**TASK**
Transcribe the whole listing below. Pictures do not go in the copy.

**AVAILABLE DATA**

◇ ◇ ◇

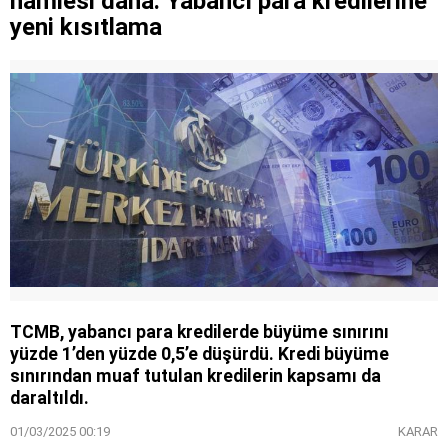
hamlesi daha: Yabancı para kredilerine
yeni kısıtlama
TCMB, yabancı para kredilerde büyüme sınırını
yüzde 1’den yüzde 0,5’e düşürdü. Kredi büyüme
sınırından muaf tutulan kredilerin kapsamı da
daraltıldı.
01/03/2025 00:19
KARAR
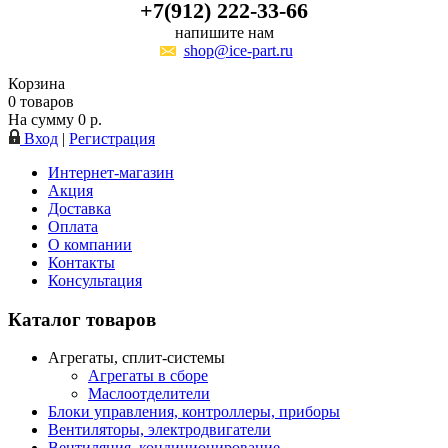
+7(912) 222-33-66
напишите нам
shop@ice-part.ru
Корзина
0
товаров
На сумму
0
р.
Вход
|
Регистрация
Интернет-магазин
Акция
Доставка
Оплата
О компании
Контакты
Консультация
Каталог товаров
Агрегаты, сплит-системы
Агрегаты в сборе
Маслоотделители
Блоки управления, контроллеры, приборы
Вентиляторы, электродвигатели
Вентиляция, кондиционирование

◇ ◇ ◇

**REPLY TO THE TASK**
hamlesi daha: Yabancı para kredilerine
yeni kısıtlama
TCMB, yabancı para kredilerde büyüme sınırını
yüzde 1’den yüzde 0,5’e düşürdü. Kredi büyüme
sınırından muaf tutulan kredilerin kapsamı da
daraltıldı.
01/03/2025 00:19
KARAR
+7(912) 222-33-66
напишите нам
shop@ice-part.ru
Корзина
0
товаров
На сумму
0
р.
Вход
|
Регистрация
Интернет-магазин
Акция
Доставка
Оплата
О компании
Контакты
Консультация
Каталог товаров
Агрегаты, сплит-системы
Агрегаты в сборе
Маслоотделители
Блоки управления, контроллеры, приборы
Вентиляторы, электродвигатели
Вентиляция, кондиционирование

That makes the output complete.